Work to complete
Look below for the line that contains "Maß für Körperfett basierend auf Größe und", then copy it and each following line exactly, through and including the line that contains "Autovermietungsdienste auf Abruf mit einer".

Source material
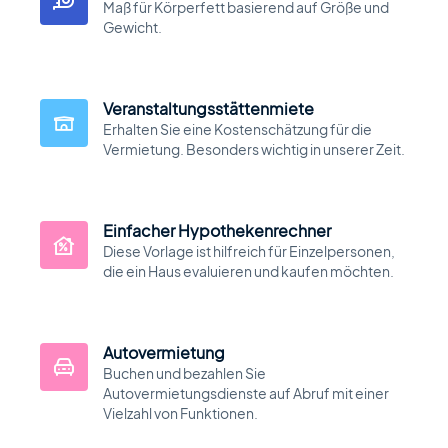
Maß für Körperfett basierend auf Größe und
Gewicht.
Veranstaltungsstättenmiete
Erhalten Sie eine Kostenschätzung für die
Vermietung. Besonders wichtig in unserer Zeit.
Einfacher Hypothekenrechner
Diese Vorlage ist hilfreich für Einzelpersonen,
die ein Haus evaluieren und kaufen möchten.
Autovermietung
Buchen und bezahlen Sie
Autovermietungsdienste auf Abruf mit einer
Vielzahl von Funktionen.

--

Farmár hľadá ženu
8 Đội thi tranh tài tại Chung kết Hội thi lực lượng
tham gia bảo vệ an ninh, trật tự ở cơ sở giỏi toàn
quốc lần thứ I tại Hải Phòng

==

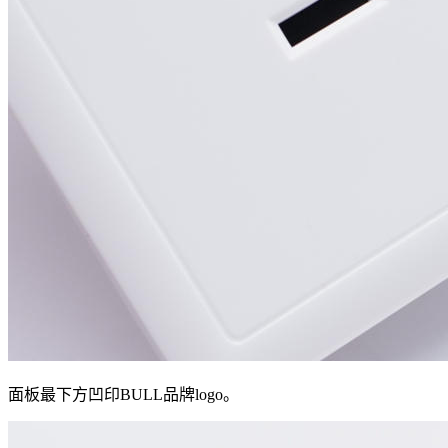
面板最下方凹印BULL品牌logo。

Exercise solution
Maß für Körperfett basierend auf Größe und
Gewicht.
Veranstaltungsstättenmiete
Erhalten Sie eine Kostenschätzung für die
Vermietung. Besonders wichtig in unserer Zeit.
Einfacher Hypothekenrechner
Diese Vorlage ist hilfreich für Einzelpersonen,
die ein Haus evaluieren und kaufen möchten.
Autovermietung
Buchen und bezahlen Sie
Autovermietungsdienste auf Abruf mit einer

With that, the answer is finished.